There is just one biogas actor operating in the Danish gas network

Denmark continues the tough rhetoric with Russia over the ongoing crisis in Ukraine, but there could be serious implications for the country's future energy provision given dwindling oil and gas reserves in the North Sea.

Last month a report from the energy authority, Energistyrelsen, revealed that Denmark was not energy self-sufficient for the first time in 18 years and a new report from government-run Energinet.dk showed that oil and gas supplies will continue to be stretched in coming years.

“Then we will have to get our gas from the international markets,” Jeppe Danø, the marketing head of Energi.dk, said in a press release. “We have just expanded our import capacity on our side of the border, but Germany still needs to complete its export capacity expansion to Denmark.”

READ MORE: Denmark no longer self-sufficient in energy

Sustainable transition
Energinet.dk expects that the gas supply line from Germany will be fully functional by 2015 and, while a crisis could occur, local and international energy provisions combined with Danish gas reserves should be enough to keep Denmark and Sweden supplied in the coming years.   

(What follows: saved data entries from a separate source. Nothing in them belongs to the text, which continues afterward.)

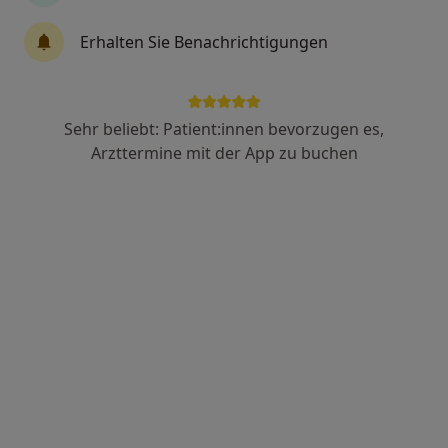
427 Bewertungen
Erhalten Sie Benachrichtigungen
Schäferkampsallee 18, Hamburg
•
Zu Google Maps
MVZ Schlump One
Sehr beliebt: Patient:innen bevorzugen es,
Dieser Arzt bzw. diese Ärztin bietet keine Online-Terminbuchung an diesem Standort an.
Arzttermine mit der App zu buchen
Terminanfrage senden
Dr. med. Gunnar Broß
Orthopäde, Orthopäde & Unfallchirurg, Chirotherapeut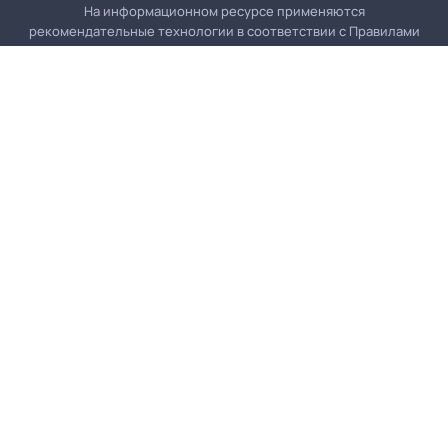
На информационном ресурсе применяются
рекомендательные технологии в соответствии с
Правилами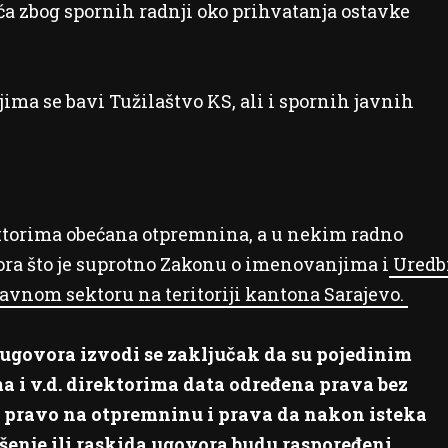
ća zbog spornih radnji oko prihvatanja ostavke
ima se bavi Tužilaštvo KS, ali i spornih javnih
ktorima obećana otpremnina, a u nekim radno
ora što je suprotno Zakonu o imenovanjima i
Uredb
avnom sektoru na teritoriji kantona Sarajevo.
 ugovora izvodi se zaključak da su pojedinim
 i v.d. direktorima data određena prava bez
pravo na otpremninu i prava da nakon isteka
ešenje ili raskida ugovora budu raspoređeni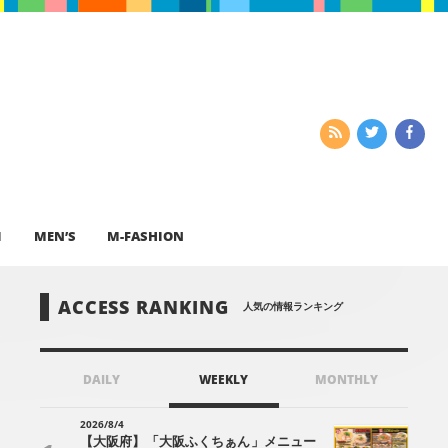
I
MEN’S
M-FASHION
ACCESS RANKING
人気の情報ランキング
DAILY
WEEKLY
MONTHLY
2026/8/4
【大阪府】「大阪ふくちぁん」メニュー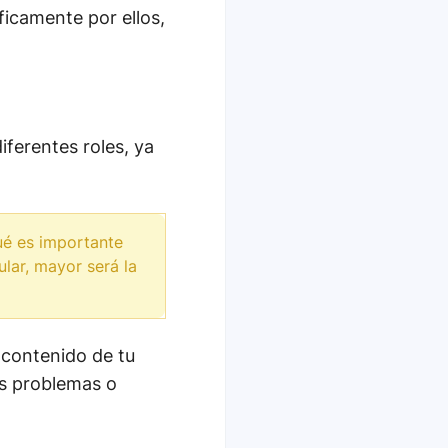
ficamente por ellos,
ferentes roles, ya
ué es importante
lar, mayor será la
 contenido de tu
us problemas o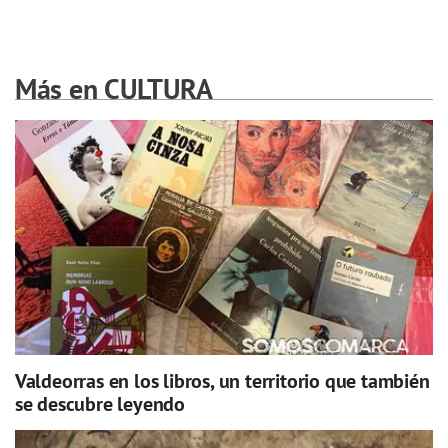
Más en CULTURA
Valdeorras en los libros, un territorio que también
se descubre leyendo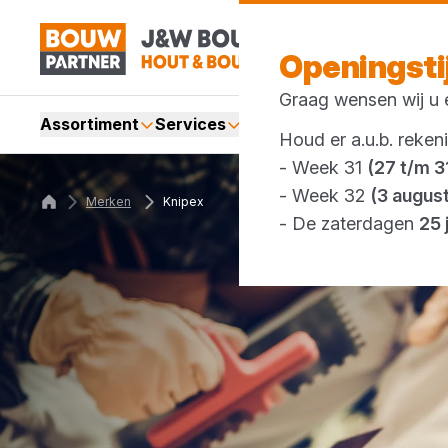
Openingst
Graag wensen wij u e
Assortiment
Services
Merken
Acties
Webshop
Houd er a.u.b. reken
- Week 31
(27 t/m 31
- Week 32
(3 augus
Merken
Knipex
- De zaterdagen
25 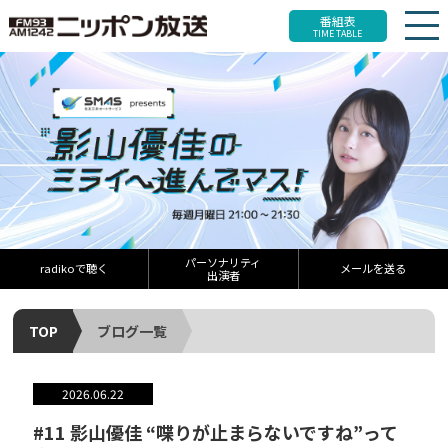
番組表
TIME TABLE
パーソナリティ
radikoで聴く
メールを送る
出演者
TOP
ブログ一覧
2026.06.22
#11 影山優佳 “喋りが止まらないですね”って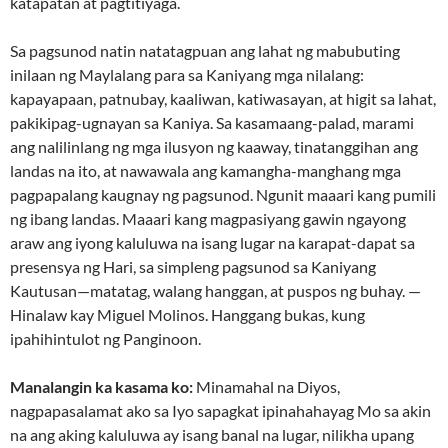
katapatan at pagtitiyaga.
Sa pagsunod natin natatagpuan ang lahat ng mabubuting
inilaan ng Maylalang para sa Kaniyang mga nilalang:
kapayapaan, patnubay, kaaliwan, katiwasayan, at higit sa lahat,
pakikipag-ugnayan sa Kaniya. Sa kasamaang-palad, marami
ang nalilinlang ng mga ilusyon ng kaaway, tinatanggihan ang
landas na ito, at nawawala ang kamangha-manghang mga
pagpapalang kaugnay ng pagsunod. Ngunit maaari kang pumili
ng ibang landas. Maaari kang magpasiyang gawin ngayong
araw ang iyong kaluluwa na isang lugar na karapat-dapat sa
presensya ng Hari, sa simpleng pagsunod sa Kaniyang
Kautusan—matatag, walang hanggan, at puspos ng buhay. —
Hinalaw kay Miguel Molinos. Hanggang bukas, kung
ipahihintulot ng Panginoon.
Manalangin ka kasama ko:
Minamahal na Diyos,
nagpapasalamat ako sa Iyo sapagkat ipinahahayag Mo sa akin
na ang aking kaluluwa ay isang banal na lugar, nilikha upang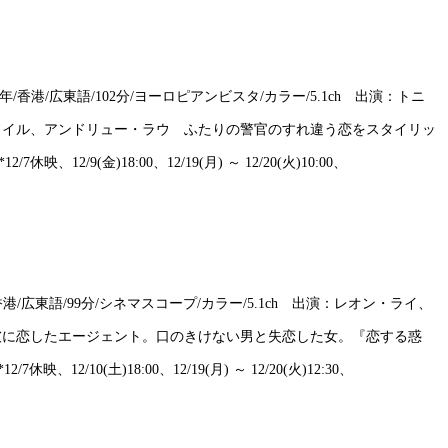
VED 1994年/香港/広東語/102分/ヨーロピアンビスタ/カラー/5.1ch 出演：トニ
ドイル、アンドリュー・ラウ ふたりの警官のすれ違う恋をスタイリッ
12/9(金)18:00、12/19(月) ～ 12/20(火)10:00、
D 1995年/香港/広東語/99分/シネマスコープ/カラー/5.1ch 出演：レオン・ライ、
彼に恋したエージェント。口のきけない男と失恋した女。『恋する惑
12/10(土)18:00、12/19(月) ～ 12/20(火)12:30、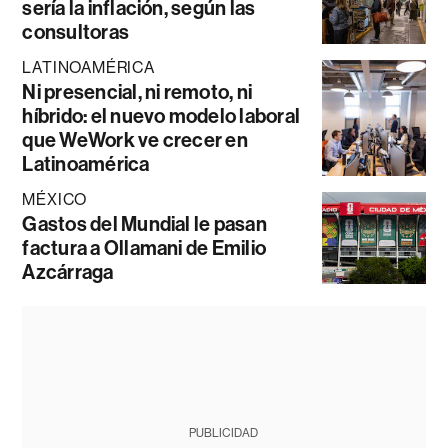
sería la inflación, según las
consultoras
LATINOAMÉRICA
Ni presencial, ni remoto, ni
híbrido: el nuevo modelo laboral
que WeWork ve crecer en
Latinoamérica
MÉXICO
Gastos del Mundial le pasan
factura a Ollamani de Emilio
Azcárraga
PUBLICIDAD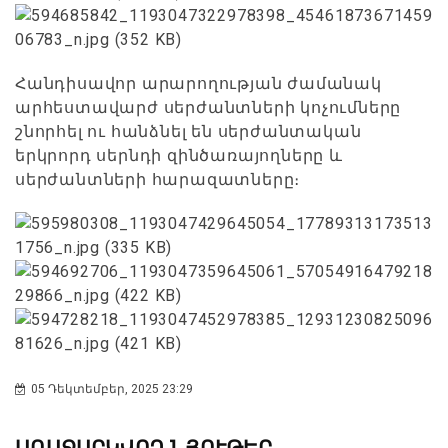
Հանդիսավոր արարողության ժամանակ
արհեստավարժ սերժանտների կոչումները
շնորհել ու հանձնել են սերժանտական
երկրորդ սերնդի զինծառայողները և
սերժանտների հարազատները։
05 Դեկտեմբեր, 2025 23:29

But Denmark’s transition to sustainability presents another challenge and the government wants the nation to run 100 percent on sustainable energy by 2050.

Biogas and other green gasses must be incorporated into the Danish supply chain and as of now there is only one biogas actor operating in the Danish gas network.

The European gas market is dominated by Norway and Russia, which each account for 25 percent of total gas deliveries in Europe.